Thirteen states now honor the right to carry without a ‘permit’

A version of this column appears in the April 10 edition of “Firearms News” (formerly “Shotgun News”), now arriving in newsstands and mailboxes.

In late February, New Hampshire Gov. Chris Sununu signed a bill abolishing the requirement that residents obtain a “permit” to carry a concealed handgun.

It was already legal to carry openly in New Hampshire without a permit. But state Senate Majority Leader Jeb Bradley saw no reason why concealing the handgun should suddenly require a “permit.”

(For starters, allowing open carry but restricting concealed carry tends to discriminate against women, whose clothing styles may not lend themselves to hip holsters, who often prefer to carry in a purse — and who are of course more likely to need an “equalizer” if stalked or assaulted. Proliferation of concealed carry also does a better job of discouraging thieves and assailants in general, since they can never be sure which prospective victims are armed.)

New Hampshire is the first state to enact permit-free carry – “Constitutional carry” — since the Missouri Legislature overrode Democrat Gov. Jay Nixon’s veto last September. It’s the 12th state to adopt some form of permit-free carry since 2003.

Three other states — Idaho, Mississippi and West Virginia – joined the club in 2016. The rest of the 12 (or is it 13?) “Constitutional” carry states are Alaska, Arizona, Arkansas, Kansas, Maine, Wyoming, and peaceful Vermont, which has never restricted the carrying of firearms in any way, for residents or anyone else.

Some analysts include Montana as a “Constitutional carry” state, because Constitutional carry is the law outside city limits. Others contend Arkansas law is similar to that of Vermont, which has been permit-free since before statehood in 1791.

That makes permit-free carry the second-most-common variety of gun-carry law in the country, according to Dean Weingarten of Ammoland Shooting Sports News.

Eight collectivist states — California, New York, Massachusetts, Rhode Island, New Jersey, Maryland, Delaware and Hawaii (all of which went for Hillary Clinton, talk about your weird coincidences!) — still allow government officials to deny permits to any applicant regardless of background or training. The other 29 states have “shall issue” laws requiring government officials to issue “carry” permits to any applicant who obtains required training and/or passes background checks.
And with Republicans in control of every branch of government in 25 states, activists expect more progress quickly, Mr. Weingarten reports.

(On the related topic of “campus carry,” AWR Hawkins of Brietbart News updates us on March 31: “Georgia lawmakers passed campus carry legislation early Friday morning, which now heads to Gov. Nathan Deal’s (R) desk for a signature.

“This is not the first time campus carry has been sent to Deal’s desk. The Georgia House passed campus carry on February 22, 2016, and the state’s Senate followed suit on March 11. Deal campaigned for campus carry as it moved from House to Senate, only to do an about-face and veto it on May 3.

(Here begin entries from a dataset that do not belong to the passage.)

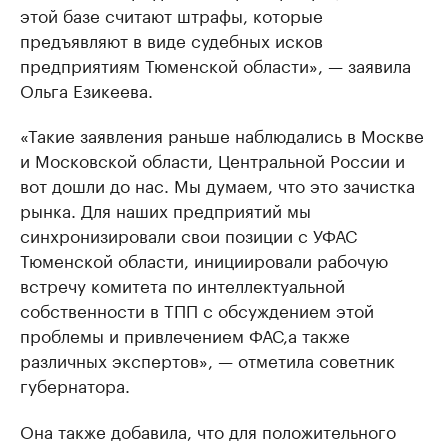
этой базе считают штрафы, которые
предъявляют в виде судебных исков
предприятиям Тюменской области», — заявила
Ольга Езикеева.
«Такие заявления раньше наблюдались в Москве
и Московской области, Центральной России и
вот дошли до нас. Мы думаем, что это зачистка
рынка. Для наших предприятий мы
синхронизировали свои позиции с УФАС
Тюменской области, инициировали рабочую
встречу комитета по интеллектуальной
собственности в ТПП с обсуждением этой
проблемы и привлечением ФАС,а также
различных экспертов», — отметила советник
губернатора.
Она также добавила, что для положительного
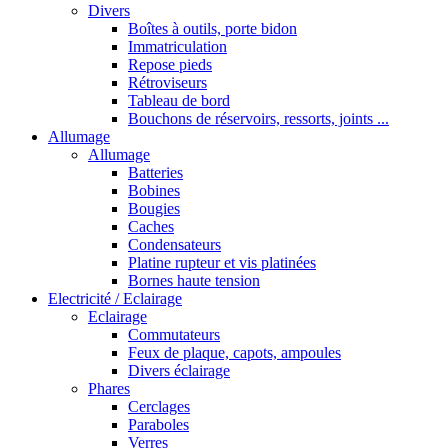
Divers
Boîtes à outils, porte bidon
Immatriculation
Repose pieds
Rétroviseurs
Tableau de bord
Bouchons de réservoirs, ressorts, joints ...
Allumage
Allumage
Batteries
Bobines
Bougies
Caches
Condensateurs
Platine rupteur et vis platinées
Bornes haute tension
Electricité / Eclairage
Eclairage
Commutateurs
Feux de plaque, capots, ampoules
Divers éclairage
Phares
Cerclages
Paraboles
Verres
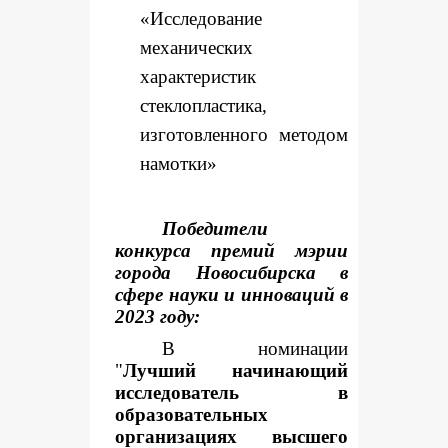
«Исследование
механических
характеристик
стеклопластика,
изготовленного методом
намотки»
Победители
конкурса премий мэрии
города Новосибирска в
сфере науки и инноваций в
2023 году:
В номинации
"
Лучший начинающий
исследователь в
образовательных
организациях высшего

“The point of contention in 2016 was that law-abiding concealed carry permit holders would be able to carry their guns into on-campus daycare facilities. Such facilities have been exempted this year in hopes of appeasing Deal and securing his signature. The Atlanta Journal and Constitution reports that other exemptions ‘include dormitories, fraternity and sorority houses, and buildings used for athletic events.’”)

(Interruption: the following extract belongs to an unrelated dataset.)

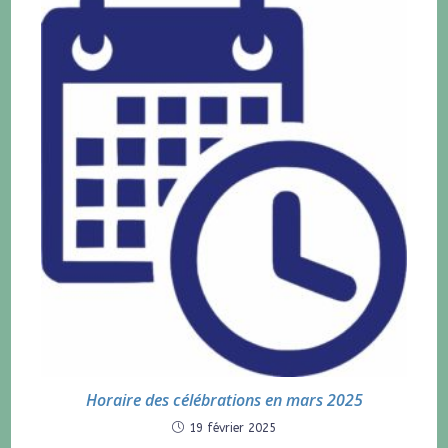
Horaire des célébrations en mars 2025
19 février 2025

On March 28, Georgia Carry’s executive director, Jerry Henry, told Hawkins “This is not the bill we wanted, but it is a step in the right direction. It will decriminalize carrying a firearm on a college or university campus. It moves the ball a little further down the road.”

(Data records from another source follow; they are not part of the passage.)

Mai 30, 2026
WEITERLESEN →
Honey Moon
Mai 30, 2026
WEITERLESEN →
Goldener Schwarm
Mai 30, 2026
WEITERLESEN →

Deal has not indicated whether he plans to sign the legislation or veto it again.

Gov. Asa Hutchinson of Arkansas signed campus carry into law on March 22, bringing the total number of campus carry states to ten. ( .)


In the Bad News Department, also in late February, a federal appeals court ruled in favor of Maryland’s “assault weapons” and “high capacity magazine” ban.

The U.S. Court of Appeals for the Fourth Circuit ruled 10-4 to uphold Maryland’s ban on certain “scary-looking” semi-automatic rifles and normal-sized magazines that hold more than 10 rounds, reports Stephen Gutowski of the Free Beacon. Writing for the majority, Judge Robert B. King said because the rifles in question have been used in high-profile shootings and are “like” military weapons, they are not protected by the Second Amendment.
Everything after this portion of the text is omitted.